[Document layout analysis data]

-- Opening Marker --

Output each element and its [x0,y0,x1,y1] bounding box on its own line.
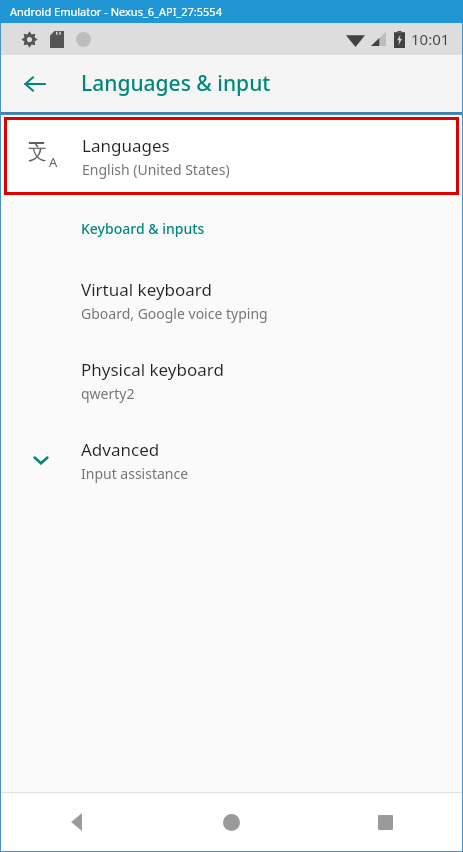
staticText: qwerty2 [81,384,135,403]
staticText: Virtual keyboard [81,278,213,301]
button[interactable]: 文 [4,117,459,195]
staticText: Keyboard & inputs [81,219,205,238]
staticText: Android Emulator - Nexus_6_API_27:5554 [10,4,222,19]
button[interactable]: Physical keyboard [1,340,462,420]
button[interactable]: Virtual keyboard [1,260,462,340]
button[interactable]: Back [15,64,55,104]
button[interactable]: Advanced [1,420,462,500]
staticText: Input assistance [81,464,189,483]
button[interactable]: Home [154,793,308,851]
staticText: Languages [82,134,170,157]
staticText: Physical keyboard [81,358,224,381]
staticText: 文 [28,141,47,165]
staticText: Languages & input [81,69,271,98]
staticText: A [49,153,58,171]
staticText: English (United States) [82,160,230,179]
button[interactable]: Back [1,793,154,851]
button[interactable]: Recent apps [308,793,462,851]
staticText: Advanced [81,438,160,461]
staticText: 10:01 [411,29,450,49]
staticText: Gboard, Google voice typing [81,304,268,323]
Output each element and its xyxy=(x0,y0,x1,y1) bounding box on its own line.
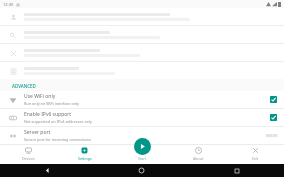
staticText: Run only on WiFi interface only xyxy=(24,101,80,106)
button[interactable]: Back xyxy=(0,164,94,177)
staticText: Secure port for incoming connections xyxy=(24,137,91,142)
button[interactable] xyxy=(0,26,284,44)
staticText: About xyxy=(193,156,204,161)
staticText: Devices xyxy=(22,156,35,161)
staticText: Settings xyxy=(78,156,92,161)
staticText: Not supported on IPv4 addresses only xyxy=(24,119,92,124)
button[interactable]: Use WiFi only xyxy=(0,91,284,109)
button[interactable]: Server port xyxy=(0,127,284,145)
button[interactable]: Start xyxy=(134,138,151,155)
button[interactable]: About xyxy=(170,144,227,164)
button[interactable]: Enable IPv6 support xyxy=(0,109,284,127)
button[interactable]: Home xyxy=(94,164,189,177)
staticText: Enable application logs xyxy=(24,147,79,154)
button[interactable]: Devices xyxy=(0,144,56,164)
staticText: Collect application logs xyxy=(24,155,66,160)
staticText: Start xyxy=(138,156,147,161)
button[interactable]: Checked xyxy=(269,113,278,122)
staticText: Enable IPv6 support xyxy=(24,111,72,118)
staticText: 12:30 xyxy=(3,2,14,7)
button[interactable] xyxy=(0,62,284,79)
button[interactable]: Exit xyxy=(227,144,284,164)
staticText: 65535 xyxy=(266,133,278,138)
button[interactable]: Checked xyxy=(269,95,278,104)
staticText: Exit xyxy=(252,156,259,161)
staticText: ADVANCED xyxy=(12,83,36,89)
button[interactable]: Enable application logs xyxy=(0,145,284,162)
staticText: Server port xyxy=(24,129,51,136)
staticText: Use WiFi only xyxy=(24,93,56,100)
button[interactable] xyxy=(0,8,284,26)
button[interactable]: Settings xyxy=(56,144,113,164)
button[interactable]: Recents xyxy=(189,164,284,177)
button[interactable] xyxy=(0,44,284,62)
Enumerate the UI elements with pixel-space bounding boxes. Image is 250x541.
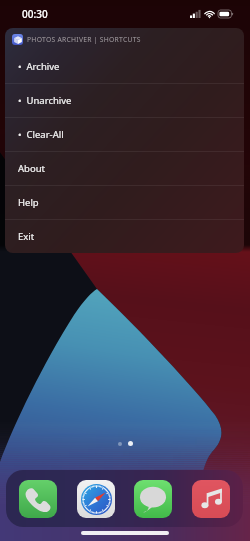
staticText: About (18, 162, 45, 175)
button[interactable]: • Clear-All (5, 118, 244, 151)
staticText: Help (18, 196, 39, 209)
staticText: Exit (18, 230, 35, 243)
button[interactable]: About (5, 152, 244, 185)
button[interactable]: Help (5, 186, 244, 219)
button[interactable]: Messages (134, 480, 172, 518)
staticText: PHOTOS ARCHIVER | SHORTCUTS (27, 35, 141, 44)
button[interactable]: Safari (77, 480, 115, 518)
staticText: • Clear-All (18, 128, 64, 141)
staticText: • Unarchive (18, 94, 72, 107)
button[interactable]: • Unarchive (5, 84, 244, 117)
button[interactable]: Exit (5, 220, 244, 253)
staticText: • Archive (18, 60, 60, 73)
button[interactable]: Phone (19, 480, 57, 518)
button[interactable]: Music (192, 480, 230, 518)
button[interactable]: • Archive (5, 50, 244, 83)
staticText: 00:30 (22, 7, 48, 21)
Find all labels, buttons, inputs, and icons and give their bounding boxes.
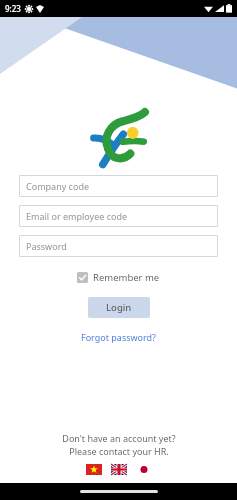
button[interactable]: Password — [19, 235, 218, 257]
button[interactable]: Login — [88, 297, 150, 318]
button[interactable]: Vietnamese — [86, 464, 102, 475]
button[interactable]: Japanese — [136, 464, 152, 475]
staticText: Forgot password? — [81, 331, 157, 343]
staticText: Login — [106, 301, 132, 314]
staticText: Company code — [26, 180, 90, 192]
staticText: Remember me — [93, 271, 160, 284]
button[interactable]: Remember me — [74, 269, 163, 286]
button[interactable]: Company code — [19, 175, 218, 197]
staticText: Don't have an account yet? — [62, 432, 176, 444]
button[interactable]: English — [111, 464, 127, 475]
staticText: Password — [26, 240, 67, 252]
button[interactable]: Email or employee code — [19, 205, 218, 227]
staticText: Please contact your HR. — [69, 445, 169, 457]
staticText: 9:23 — [5, 3, 21, 14]
button[interactable]: Forgot password? — [77, 329, 161, 345]
staticText: Email or employee code — [26, 210, 128, 222]
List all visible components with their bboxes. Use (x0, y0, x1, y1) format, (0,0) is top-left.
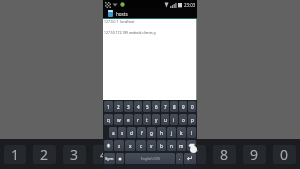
staticText: b (160, 143, 163, 149)
staticText: o (182, 117, 185, 123)
staticText: h (160, 130, 163, 136)
button[interactable]: n (167, 140, 176, 151)
staticText: 127.0.0.1 localhost (104, 19, 135, 24)
staticText: c (140, 143, 143, 149)
button[interactable]: 5 (123, 145, 146, 164)
staticText: 2 (117, 104, 120, 110)
button[interactable]: 1 (104, 101, 113, 112)
button[interactable]: e (124, 114, 133, 125)
button[interactable]: 3 (63, 145, 86, 164)
button[interactable]: 7 (183, 145, 206, 164)
button[interactable]: h (157, 127, 166, 138)
button[interactable]: Period (176, 153, 183, 164)
staticText: e (127, 117, 130, 123)
button[interactable]: w (114, 114, 123, 125)
staticText: t (146, 117, 148, 123)
staticText: 4 (137, 104, 140, 110)
button[interactable]: Settings (116, 153, 124, 164)
button[interactable]: q (104, 114, 113, 125)
staticText: u (164, 117, 167, 123)
staticText: l (191, 130, 193, 136)
staticText: j (171, 130, 173, 136)
staticText: i (173, 117, 175, 123)
button[interactable]: j (167, 127, 176, 138)
staticText: p (191, 117, 194, 123)
staticText: 127.50.172.189 android.clients.g (104, 30, 156, 35)
button[interactable]: p (188, 114, 196, 125)
staticText: . (179, 155, 181, 162)
staticText: m (179, 143, 184, 149)
staticText: 7 (190, 145, 199, 164)
staticText: 0 (191, 104, 194, 110)
staticText: r (137, 117, 139, 123)
button[interactable]: i (170, 114, 178, 125)
button[interactable]: Enter (184, 153, 196, 164)
staticText: 7 (164, 104, 167, 110)
button[interactable]: o (179, 114, 187, 125)
button[interactable]: c (136, 140, 146, 151)
button[interactable]: Backspace (187, 140, 196, 151)
staticText: g (150, 130, 153, 136)
staticText: 3 (127, 104, 130, 110)
button[interactable]: y (152, 114, 160, 125)
staticText: s (121, 130, 124, 136)
button[interactable]: Shift (104, 140, 113, 151)
staticText: 5 (146, 104, 149, 110)
staticText: ↵ (187, 155, 193, 163)
button[interactable]: r (134, 114, 142, 125)
button[interactable]: s (118, 127, 126, 138)
button[interactable]: u (161, 114, 169, 125)
button[interactable]: 6 (152, 101, 160, 112)
staticText: y (155, 117, 158, 123)
staticText: f (141, 130, 143, 136)
button[interactable]: b (157, 140, 166, 151)
staticText: 5 (130, 145, 139, 164)
button[interactable]: 7 (161, 101, 169, 112)
staticText: 9 (182, 104, 185, 110)
button[interactable]: 3 (124, 101, 133, 112)
button[interactable]: 8 (213, 145, 236, 164)
button[interactable]: d (127, 127, 136, 138)
button[interactable]: 2 (33, 145, 56, 164)
staticText: n (170, 143, 173, 149)
staticText: 1 (107, 104, 110, 110)
button[interactable]: z (114, 140, 124, 151)
button[interactable]: 9 (179, 101, 187, 112)
staticText: 1 (11, 145, 20, 164)
staticText: x (129, 143, 132, 149)
button[interactable]: g (147, 127, 156, 138)
staticText: 23:03 (184, 2, 196, 8)
staticText: q (107, 117, 110, 123)
button[interactable]: App icon (108, 10, 113, 17)
button[interactable]: k (177, 127, 186, 138)
button[interactable]: v (147, 140, 156, 151)
button[interactable]: f (137, 127, 146, 138)
button[interactable]: 6 (153, 145, 176, 164)
button[interactable]: Sym (104, 153, 115, 164)
button[interactable]: 9 (243, 145, 266, 164)
staticText: 0 (280, 145, 289, 164)
button[interactable]: a (109, 127, 117, 138)
button[interactable]: 0 (273, 145, 296, 164)
staticText: Sym (105, 156, 114, 162)
button[interactable]: 4 (134, 101, 142, 112)
staticText: d (130, 130, 133, 136)
button[interactable]: l (187, 127, 196, 138)
button[interactable]: 2 (114, 101, 123, 112)
staticText: 2 (40, 145, 49, 164)
button[interactable]: 5 (143, 101, 151, 112)
button[interactable]: 1 (4, 145, 26, 164)
button[interactable]: Space (125, 153, 175, 164)
button[interactable]: 4 (93, 145, 116, 164)
button[interactable]: 8 (170, 101, 178, 112)
button[interactable]: m (177, 140, 186, 151)
button[interactable]: x (125, 140, 135, 151)
staticText: v (150, 143, 153, 149)
staticText: 6 (160, 145, 169, 164)
button[interactable]: 0 (188, 101, 196, 112)
staticText: 3 (70, 145, 79, 164)
staticText: w (117, 117, 121, 123)
staticText: 6 (155, 104, 158, 110)
button[interactable]: t (143, 114, 151, 125)
staticText: 8 (173, 104, 176, 110)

-- Closing Marker --

YOUR GOAL:
Your task is to copy each line of the data above that holds "WiFi".

EXERCISE RESPONSE:
staticText: Run only on WiFi interface only xyxy=(24,101,80,106)
button[interactable]: Use WiFi only xyxy=(0,91,284,109)
staticText: Use WiFi only xyxy=(24,93,56,100)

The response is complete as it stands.